No me resultó fácil dormirme en el Mini Hotel Baradello después de haber leído las últimas páginas del libro del panecillo. En ese momento, el hotel ya no me pareció tan «mini», y tuve la sensación de que, tanto ese hotel como la ciudad de Como, de pronto formaban parte de algo inmensamente más grande.
En cuanto a Comodín, era exactamente lo que yo había pensado. El enano de la gasolinera era el mismo pillo que había desaparecido corriendo entre los edificios portuarios de Marsella. Y, desde entonces, vagaba por el mundo sin establecerse en ninguna parte. Alguna que otra vez, se había presentado ante los panaderos de Dorf. Un día estaba en un pueblo, al día siguiente en un lugar completamente diferente. Lo único que escondía su verdadera identidad era un elegante traje, que llevaba encima del de color violeta con cascabeles que tintineaban. Así vestido no podía vivir en una ciudad dormitorio normal y corriente. Y si permanecía demasiado tiempo en un mismo sitio, acabaría levantando sospechas, porque no cambiaba ni en diez ni en veinte ni en cien años.
De la historia de la isla mágica, recordé que Comodín corría y remaba sin cansarse como nos cansamos los mortales. Quizá a mi viejo y a mí nos siguiera corriendo desde que lo vimos por primera vez en la frontera con Suiza. Pero también podía haber cogido un tren en marcha.
Estaba seguro de que Comodín disfrutaba del gran solitario de la vida, después de haber conseguido escapar del pequeño solitario en la isla mágica. Y también aquí tenía cometidos importantes: recordar con cierta regularidad a enanos grandes y pequeños que son unos seres muy extraños, que están vivos, pero que saben muy poco sobre ellos mismos.
Un año podía estar en Alaska o en el Cáucaso, al año siguiente en África o el Tíbet. Una semana podía aparecer en el puerto de Marsella, a la siguiente podía cruzar a toda prisa la plaza de San Marcos en Venecia.
Todas las piezas del juego de Comodín estaban ya colocadas. Resultó agradable comprobar lo bien que encajaban en el conjunto las maravillosas frases que Hans el Panadero no había captado.
Una de las que había escapado a su atención, era la de uno de los reyes: «Las generaciones se suceden, pero por el mundo viaja un bufón que nunca es devorado por el tiempo».
Me hubiera gustado dejar leer a mi viejo exactamente esa frase, mostrársela como una prueba de que el panorama que me había pintado sobre los efectos devastadores del tiempo no era tan negro como él pretendía. No todo se hace trizas a su paso.
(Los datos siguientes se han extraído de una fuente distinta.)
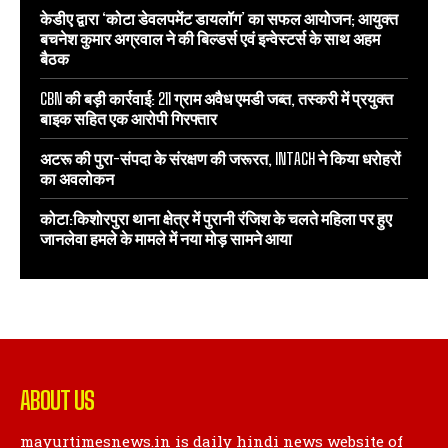
केडीए द्वारा ‘कोटा डेवलपमेंट डायलॉग’ का सफल आयोजन; आयुक्त
बचनेश कुमार अग्रवाल ने की बिल्डर्स एवं इन्वेस्टर्स के साथ अहम
बैठक
CBN की बड़ी कार्रवाई: 211 ग्राम अवैध एमडी जब्त, तस्करी में प्रयुक्त
बाइक सहित एक आरोपी गिरफ्तार
अटरू की पुरा-संपदा के संरक्षण की जरूरत, INTACH ने किया धरोहरों
का अवलोकन
कोटा:किशोरपुरा थाना क्षेत्र में पुरानी रंजिश के चलते महिला पर हुए
जानलेवा हमले के मामले में नया मोड़ सामने आया
ABOUT US
mayurtimesnews.in is daily hindi news website of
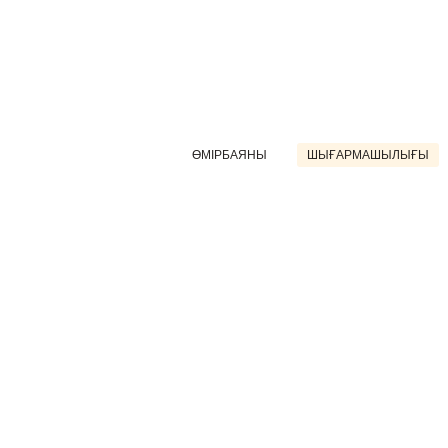
ӨМІРБАЯНЫ
ШЫҒАРМАШЫЛЫҒЫ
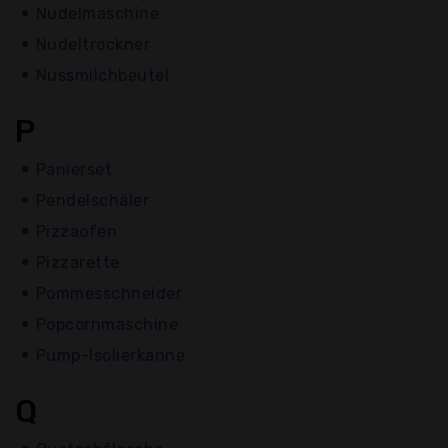
Nudelmaschine
Nudeltrockner
Nussmilchbeutel
P
Panierset
Pendelschäler
Pizzaofen
Pizzarette
Pommesschneider
Popcornmaschine
Pump-Isolierkanne
Q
Hay un comodín en la baraja que va de siglo en siglo, sin perder ni siquiera un diente de leche.
Todo eso me parecía una esperanza de que el asombro del ser humano ante la existencia no moriría nunca. Si bien ese asombro no era muy frecuente, tampoco se borraría jamás. Volvería a aparecer una y otra vez mientras existiera una historia y una humanidad, en las que los comodines pudieran juguetear. La Atenas de la antigüedad tenía a Sócrates; Arendal nos tenía a mi viejo y a mí. Y seguro que había más comodines en otros lugares y en otras épocas, aunque no fuéramos muy corrientes.
Hans sí había captado la última frase del juego de Comodín. Estaría bueno, porque, a causa de la impaciencia de Rey de Picas, fue recitada tres veces: «El que va a descubrir el destino, tiene que sobrevivirlo».
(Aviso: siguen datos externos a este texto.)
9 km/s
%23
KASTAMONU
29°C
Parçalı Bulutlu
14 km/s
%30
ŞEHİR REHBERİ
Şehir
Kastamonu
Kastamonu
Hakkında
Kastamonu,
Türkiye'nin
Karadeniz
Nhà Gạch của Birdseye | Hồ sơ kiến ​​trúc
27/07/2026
Tal vez esta frase se refería sobre todo a Comodín, que sobrevivía siglo tras siglo. Pero me parecía que yo también estaba descubriendo entonces el destino, gracias a la larga historia que había leído en el libro del panecillo. ¿Y no era así para todo el mundo? Aunque nuestra vida en esta tierra pueda parecer cortísima, formamos parte de una historia común que nos sobrevive a todos. Pues no vivimos sólo nuestras propias vidas. Podemos visitar lugares antiguos como Delfos y Atenas, por donde podemos pasear y respirar el ambiente que rodeó a seres que vivieron en la Tierra antes que nosotros.
Miré por la ventana, que daba a un pequeño patio oscuro como la boca de un lobo, pero en mi cabeza brillaba una luz. Me pareció que tenía una rara visión de conjunto de la historia de los seres humanos. Ése era el gran solitario. Y en mi propio solitario familiar, ya sólo faltaba una carta.
¿Nos encontraríamos con mi abuelo en Dorf? ¿Se habría reunido ya mi abuela con el viejo panadero?
La oscuridad del patio acababa de tomar un ligero tono azulado, cuando finalmente me dormí, completamente vestido, sobre la cama.